薬局で働いていると、やれ薬機法だー、薬剤師法だー、○○施行規則だとか、はたまた厚労省から「■■に関する通知」など・・・、どんな違いがあるのか分からなくないですか!?
薬機法は『法律』なんだなぁということは流石にわかると思うけど、薬機法施工令もあるし、薬機法施行規則もあるし、何がどう違うのか、ぱっと答えられる薬剤師はすごく少ないと思う。
例えば、2017年の1月に起きたハーボニーの偽薬事件にまつわり厚労省から通知がいろいろと出ているけれど、『通知には法的効力がない』こと知ってましたか!?
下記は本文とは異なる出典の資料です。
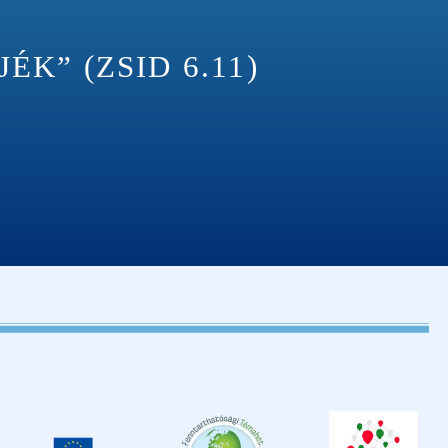
K” (ZSID 6.11)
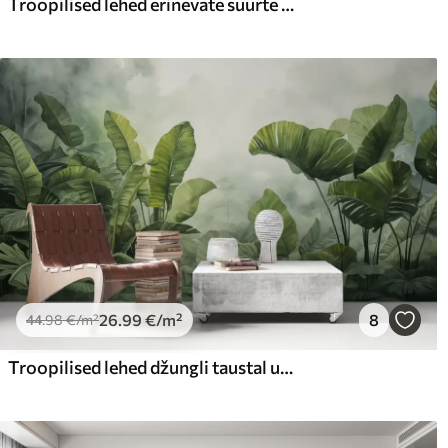
Troopilised lehed erinevate suurte roheliste lehtedega, sealhulgas banaanilehed, palmilehed ja muud eksootilised taimeliigid
26
.99
€
/m²
8
44
.98
€
/m²
Troopilised lehed džungli taustal udu märja akvarelliga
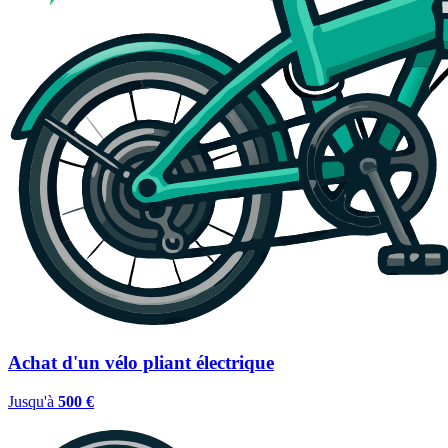
Achat d'un vélo pliant électrique
Jusqu'à
500 €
個別指導を受けたときに、保健所の人に「あぁ、これはいけませんね。○○という通知に書いてあります。」的な苦い経験を持っている薬局の人も、「え、それって薬機法や施行規則の何条に書いてるんですか?」で論破できる。理論上は。(たてつくと酷い目に合うから、激しくおススメはしない)
ということで、法律・施行令・施行規則・通知といった業務上ふれる機会のあるものに対して、具体例を交えながら説明していきたいと思う。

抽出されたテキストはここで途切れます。